Once the model emits its first Cyrillic character, subsequent Cyrillic characters become much more likely, but the model rarely switches completely.

Claude’s output also shows signs of self-correction. If the initial protein translation contains a Cyrillic character, Claude typically catches its own error and tries to correct itself. For shorter sequences, this can often be effective.

Longer sequences are a bigger challenge. Claude can get stuck in infinite loops trying to correct itself, often introducing new Cyrillic characters while trying to correct the previous ones. Before I saw the need to set max_tokens, I spent more than $1 translating a single DNA sequence.

Since I used the first protein tag for the analysis, I’m slightly underestimating the performance of the Claude models. For the final protein tag, Sonnet 4.6’s exact match rate increases to 4%, and the Cyrillic rate is down to 28% of sequences. These numbers may improve further if we allow more tokens in the output.

To better understand why Claude descends into Cyrillic, I conducted a prompt ablation study. I tried three different strategies on Sonnet 4.6:

Translate the prompt into another language (Russian, Mandarin, Spanish, French, German)
Explicitly instruct Claude to only use ASCII characters
Vary the spacing of characters in the DNA string

Changing the language of the prompt was the least effective intervention. To my disappointment, having the prompt itself in Cyrillic characters only changed the Cyrillic-free response rate from 51/100 to 48/100. Other languages had similarly small effects, with the Cyrillic-free rate ranging from 43% (Spanish) to 58% (French).

The spacing results were much more interesting. In the main benchmark, I pre-spaced the DNA sequences into groups of three, each corresponding to a codon that can be mapped to an amino acid. This is the spacing that would make the task easiest for a human. For the ablation study, I included eight new varieties.

Every alternative spacing outperformed the original codon-spaced prompt. A small adjustment from 3-base spacing to 2-base spacing increases the Cyrillic-free response rate, from 51% to 76%, a statistically significant improvement. By contrast, keeping the original spacing but explicitly instructing Claude to avoid non-ASCII characters only improves performance to 62%.

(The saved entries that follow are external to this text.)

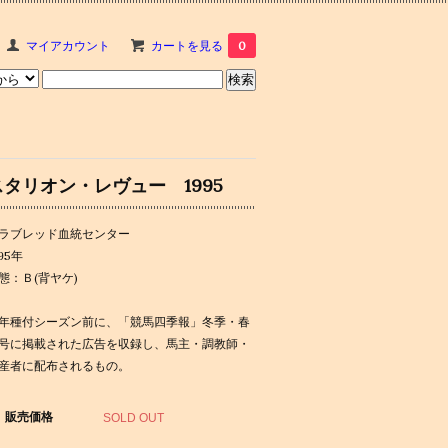
マイアカウント
カートを見る
0
スタリオン・レヴュー 1995
ラブレッド血統センター
995年
態：Ｂ(背ヤケ)
年種付シーズン前に、「競馬四季報」冬季・春
号に掲載された広告を収録し、馬主・調教師・
産者に配布されるもの。
販売価格
SOLD OUT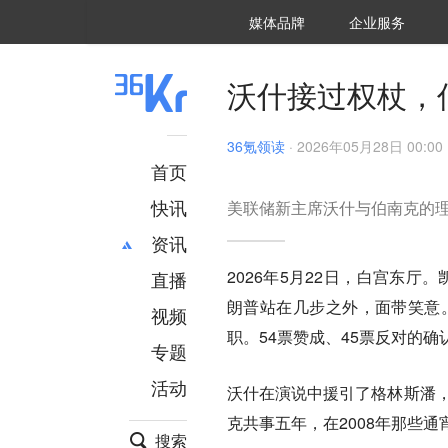
36氪Auto
数字时氪
企业号
未来消费
智能涌现
未来城市
启动Power on
媒体品牌
企业服务
企服点评
36氪出海
36氪研究院
潮生TIDE
36氪企服点评
36Kr研究院
36氪财经
职场bonus
36碳
后浪研究所
36Kr创新咨询
暗涌Waves
硬氪
氪睿研究院
沃什接过权杖，
36氪领读
·
2026年05月28日 00:00
首页
快讯
美联储新主席沃什与伯南克的
资讯
2026年5月22日，白宫东
直播
最新
推荐
朗普站在几步之外，面带笑意。
创投
财经
视频
汽车
AI
职。54票赞成、45票反对的
专题
科技
项目推荐
活动
专精特新
安徽
沃什在演说中援引了格林斯潘，
克共事五年，在2008年那些
搜索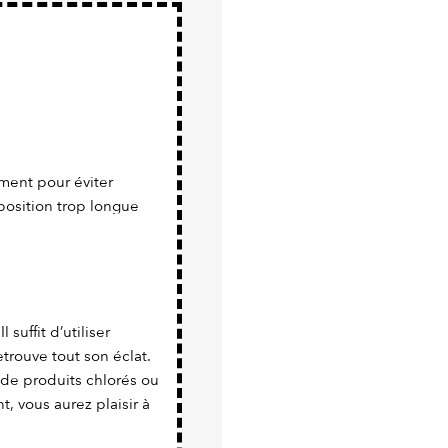
ment pour éviter
position trop longue
 suffit d’utiliser
trouve tout son éclat.
 de produits chlorés ou
nt, vous aurez plaisir à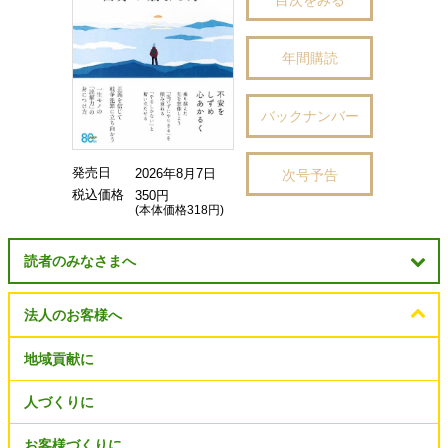
年間購読
バックナンバー
発売日
次号予告
2026年8月7日
税込価格
350円
(本体価格318円)
読者のみなさまへ
法人のお客様へ
地域貢献に
人づくりに
お客様づくりに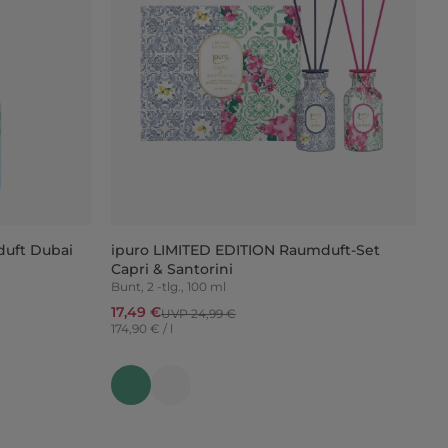
duft Dubai
ipuro LIMITED EDITION Raumduft-Set
Capri & Santorini
Bunt, 2 -tlg., 100 ml
17,49 €
UVP 24,99 €
174,90 € / l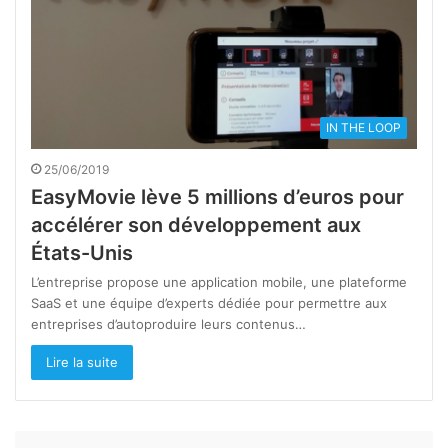
IN THE LOOP
25/06/2019
EasyMovie lève 5 millions d’euros pour
accélérer son développement aux
États-Unis
L’entreprise propose une application mobile, une plateforme
SaaS et une équipe d’experts dédiée pour permettre aux
entreprises d’autoproduire leurs contenus…
Lire la suite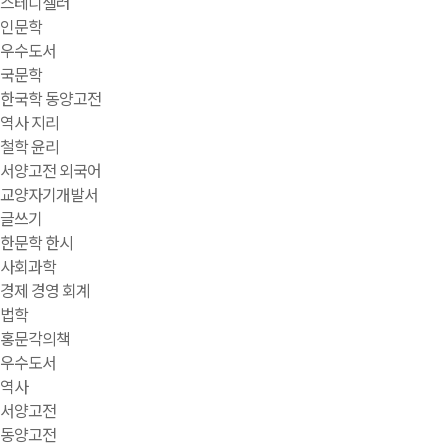
스테디셀러
인문학
우수도서
국문학
한국학 동양고전
역사 지리
철학 윤리
서양고전 외국어
교양자기개발서
글쓰기
한문학 한시
사회과학
경제 경영 회계
법학
홍문각의책
우수도서
역사
서양고전
동양고전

The sensitivity to spacing suggests that the Cyrillic hallucination may be related to the tokenization strategy. For most other models, and all of OpenAI’s models, using the 3-base spacing prompt improved performance compared with the continuous string. The fact that Anthropic’s models perform better on the continuous string, combined with the Cyrillic hallucinations, suggests that tokenization may play a part.

Conclusion

DNA to protein translation is a solved problem, but still surprisingly difficult for an LLM without tool access. My investigation showed that all models struggle with long proteins, and their failure modes differ. Top-performing models largely avoid substitutions, but still struggle to maintain position in the sequence and introduce insertions and deletions. Claude shows the most peculiar failure mode: frequent substitutions of visually indistinguishable Cyrillic characters.

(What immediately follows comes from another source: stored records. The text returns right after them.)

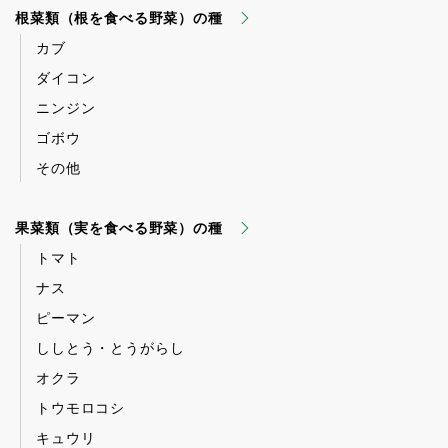
根菜類（根を食べる野菜）の種
カブ
ダイコン
ニンジン
ゴボウ
その他
果菜類（実を食べる野菜）の種
トマト
ナス
ピーマン
ししとう・とうがらし
オクラ
トウモロコシ
キュウリ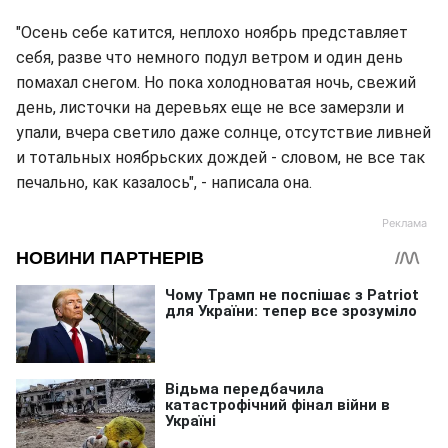
"Осень себе катится, неплохо ноябрь представляет
себя, разве что немного подул ветром и один день
помахал снегом. Но пока холодноватая ночь, свежий
день, листочки на деревьях еще не все замерзли и
упали, вчера светило даже солнце, отсутствие ливней
и тотальных ноябрьских дождей - словом, не все так
печально, как казалось", - написала она.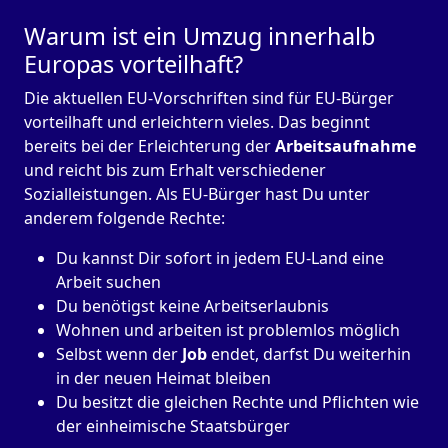
Warum ist ein Umzug innerhalb
Europas vorteilhaft?
Die aktuellen EU-Vorschriften sind für EU-Bürger
vorteilhaft und erleichtern vieles. Das beginnt
bereits bei der Erleichterung der
Arbeitsaufnahme
und reicht bis zum Erhalt verschiedener
Sozialleistungen. Als EU-Bürger hast Du unter
anderem folgende Rechte:
Du kannst Dir sofort in jedem EU-Land eine
Arbeit suchen
Du benötigst keine Arbeitserlaubnis
Wohnen und arbeiten ist problemlos möglich
Selbst wenn der
Job
endet, darfst Du weiterhin
in der neuen Heimat bleiben
Du besitzt die gleichen Rechte und Pflichten wie
der einheimische Staatsbürger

A few follow-up questions would be worth exploring if I had infinite time and API credits:

Is there a sequence length that would make Claude switch cleanly into Cyrillic rather than mixing scripts?
Do models actually understand stop codons, or are they simply continuing until the input ends?
Is the elevated error rate in repeat contexts driven by a repetitive input sequence or a repetitive output sequence? The redundancy of the codon → amino acid mapping makes that analysis possible.